Testing & Verification

Phase 1 includes comprehensive unit tests that guarantee contract compliance:

pytest tests/test_phase1_contract.py -v

Tests verify:

  • Category Vocabulary: Only {keep, rehost, retire, refactor_candidate} allowed
  • Confidence Enumeration: Only {high, medium, low} allowed
  • Zombie Rule: Powered-off VMs > 60 days always → retire
  • Legacy OS Rule: Legacy OS VMs always → keep
  • Complexity Rule: Complex workloads always → rehost
  • Conservative Default: Unknown VMs always → keep
  • Determinism: Same input always produces same output
  • Read-Only: No execution code, no migrations

All tests fail if Phase 1 contract is violated.

Determinism Guarantee

Phase 1 is deterministic:

Same VMware Inventory + Same Rules = Same Classification (always)

This means:

  • Running the tool twice produces identical results
  • Results are reproducible and auditable
  • Useful for CI/CD pipelines and automated compliance checks
  • Safe to cache results for performance

License

Open source under the MIT License.

Contributing

Phase 1 is locked for stability. Contributions should:

  1. Not change Phase 1 behavior – Existing rules are final
  2. Not modify category vocabulary – {keep, rehost, retire, refactor_candidate} are fixed
  3. Not relax conservative defaults – Unknown → keep is mandatory
  4. Maintain test coverage – All Phase 1 tests must pass

Contributions to Phase 2 planning features are welcome and will be reviewed separately.

FAQ

Q: Can I change the categories?

No. Phase 1 category vocabulary is locked: {keep, rehost, retire, refactor_candidate}. These are intentional choices for enterprise safety.

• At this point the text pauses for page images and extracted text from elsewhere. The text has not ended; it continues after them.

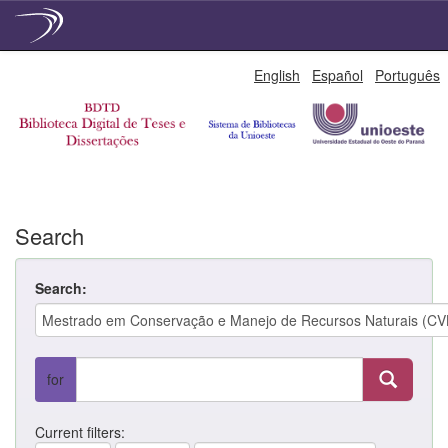
Skip
English
Español
Português
navigation
Search
Search:
for
Current filters:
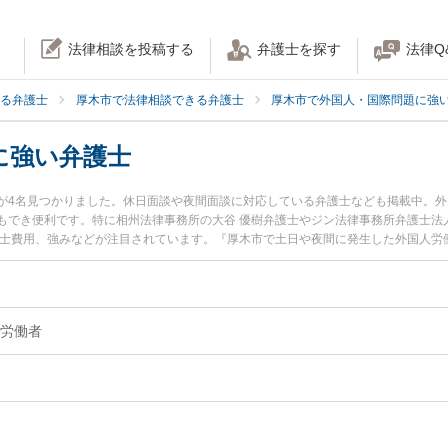
法律相談を投稿する
弁護士を探す
法律Q
る弁護士
厚木市で法律相談できる弁護士
厚木市で外国人・国際問題に強
に強い弁護士
が4名見つかりました。休日面談や夜間面談に対応している弁護士なども掲載中。
もでき便利です。特に相州法律事務所の大谷 優樹弁護士やジン法律事務所弁護士法
護士費用、強みなどが注目されています。『厚木市で土日や夜間に発生した外国人労
な近くの弁護士を検索したい』『初回相談無料で外国人労働者を法律相談できる厚
労働者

Q: Can I relax the zombie rule?

No. VMs powered off > 60 days MUST be classified as retire. This is a mandatory rule protecting against cost waste.

Q: Can I change rule priority?

No. Rule priority is locked in the Phase 1 contract. Changing priority would risk violating mandatory constraints.

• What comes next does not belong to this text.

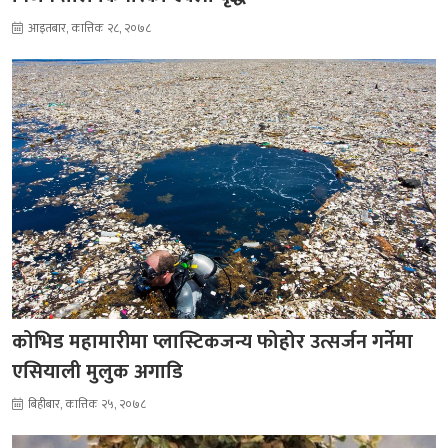
आइतबार, कात्तिक २८, २०७८
कोभिड महामारीमा प्लास्टिकजन्य फोहोर उत्सर्जन गर्नेमा
एसियाली मुलुक अगाडि
बिहीबार, कात्तिक २५, २०७८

Q: Will Phase 1 generate migration plans?

No. Phase 1 is read-only decision intelligence. Migration planning is Phase 2.

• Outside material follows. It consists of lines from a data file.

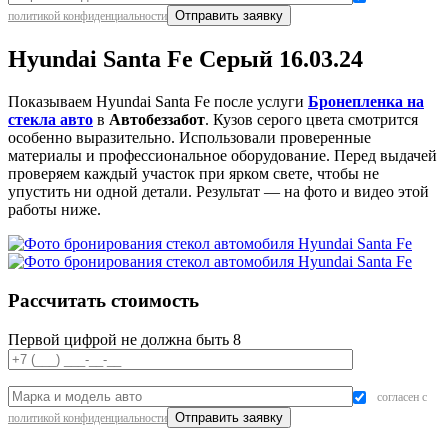
политикой конфиденциальности
Hyundai Santa Fe Серый 16.03.24
Показываем Hyundai Santa Fe после услуги
Бронепленка на
стекла авто
в
Автобеззабот
. Кузов серого цвета смотрится
особенно выразительно. Использовали проверенные
материалы и профессиональное оборудование. Перед выдачей
проверяем каждый участок при ярком свете, чтобы не
упустить ни одной детали. Результат — на фото и видео этой
работы ниже.
Рассчитать стоимость
Первой цифрой не должна быть 8
согласен с
политикой конфиденциальности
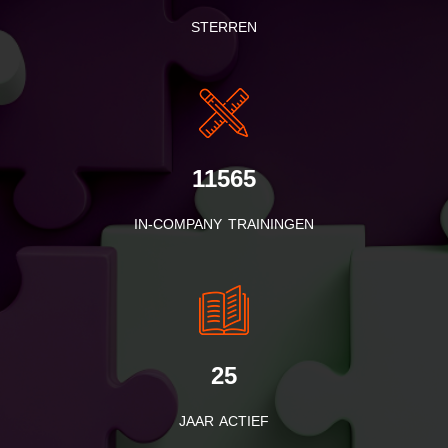
STERREN
11565
IN-COMPANY TRAININGEN
25
JAAR ACTIEF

Q: Can Phase 1 execute migrations?

No. Phase 1 produces recommendations only. No Terraform, no cloud APIs, no execution.

Q: How conservative is Phase 1?

Extremely. By design:

  • Unknown VMs stay on-premises
  • Legacy OS stays on-premises
  • Complex workloads require careful planning
  • Refactor candidates are very rare

Q: What if I disagree with a classification?

Review the reasoning in the JSON output. If the decision is correct per Phase 1 rules, the classification stands. If the input data is wrong, correct the inventory. Phase 1 rules are locked to maintain consistency.

Q: How do I use this in my environment?

  1. Export VMware inventory to JSON format
  2. Ensure all required fields are present
  3. Run the analyzer with your inventory
  4. Review the outputs
  5. Share markdown report with stakeholders
  6. Use categories to plan Phase 2 execution

Q: Is Phase 1 ready for production?

Yes. Phase 1 is complete, tested, and locked. The rules are stable and cannot change without major version increment.

Support

For issues, questions, or contributions:

  1. Check the example output in this README
  2. Review test cases in tests/test_phase1_contract.py
  3. Read inline comments in rules/classification_rules.yaml
  4. Open an issue on GitHub with:
    • Your inventory sample (anonymized)
    • Expected vs. actual classification
    • Which rule you think should apply

Version

VMware Exit Intelligence Agent – Phase 1 (Read-Only) Version: 1.0 (LOCKED) Release Date: February 2026

Phase 1 is complete and stable. No breaking changes are planned.